**Work to be completed:**
Reproduce the records below in full and exactly, without their images.

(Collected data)

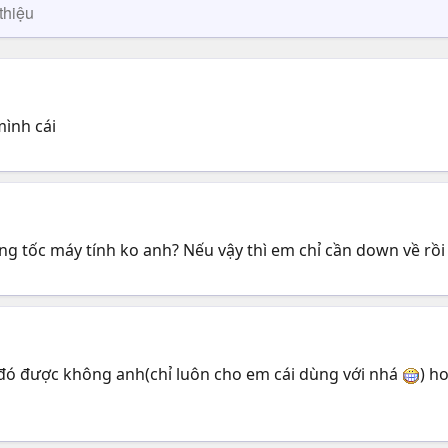
thiệu
mình cái
g tốc máy tính ko anh? Nếu vậy thì em chỉ cần down về rồi 
ó được không anh(chỉ luôn cho em cái dùng với nhá
) h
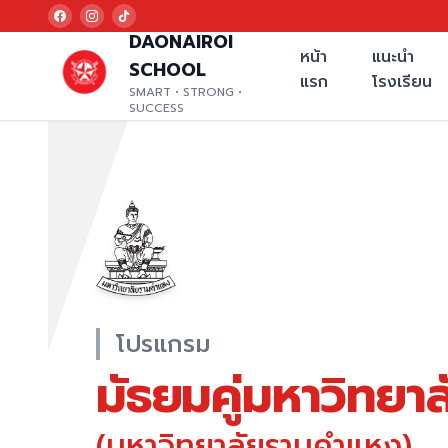
DAONAIROI
หน้า
แนะนำ
SCHOOL
แรก
โรงเรียน
SMART • STRONG •
SUCCESS
โปรแกรม
มัธยมคู่มหาวิทยาล
(มหาวิทยาลัยรามคำแหง)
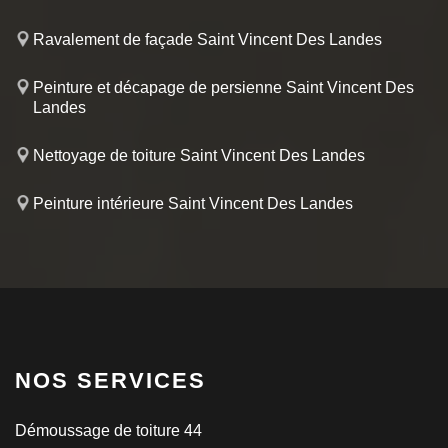
Ravalement de façade Saint Vincent Des Landes
Peinture et décapage de persienne Saint Vincent Des
Landes
Nettoyage de toiture Saint Vincent Des Landes
Peinture intérieure Saint Vincent Des Landes
NOS SERVICES
Démoussage de toiture 44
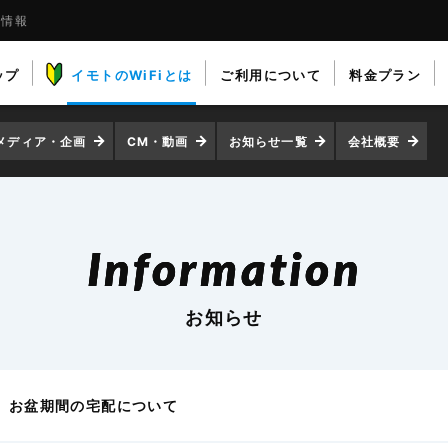
着情報
ップ
イモトのWiFiとは
ご利用について
料金プラン
メディア・企画
CM・動画
お知らせ一覧
会社概要
Information
お知らせ
お盆期間の宅配について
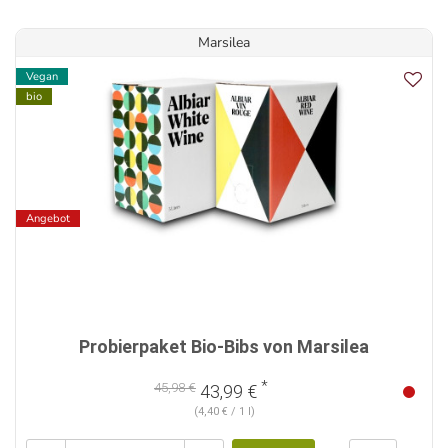
Marsilea
Vegan
bio
Angebot
Probierpaket Bio-Bibs von Marsilea
*
45,98 €
43,99 €
(4,40 € / 1 l)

**Finished exercise:**
thiệu
mình cái
g tốc máy tính ko anh? Nếu vậy thì em chỉ cần down về rồi 
ó được không anh(chỉ luôn cho em cái dùng với nhá
) h
DAONAIROI
หน้า
แนะนำ
SCHOOL
แรก
โรงเรียน
SMART • STRONG •
SUCCESS
โปรแกรม
มัธยมคู่มหาวิทยาล
(มหาวิทยาลัยรามคำแหง)
Ravalement de façade Saint Vincent Des Landes
Peinture et décapage de persienne Saint Vincent Des
Landes
Nettoyage de toiture Saint Vincent Des Landes
Peinture intérieure Saint Vincent Des Landes
NOS SERVICES
Démoussage de toiture 44
着情報
ップ
イモトのWiFiとは
ご利用について
料金プラン
メディア・企画
CM・動画
お知らせ一覧
会社概要
Information
お知らせ
お盆期間の宅配について
Marsilea
Vegan
bio
Angebot
Probierpaket Bio-Bibs von Marsilea
*
45,98 €
43,99 €
(4,40 € / 1 l)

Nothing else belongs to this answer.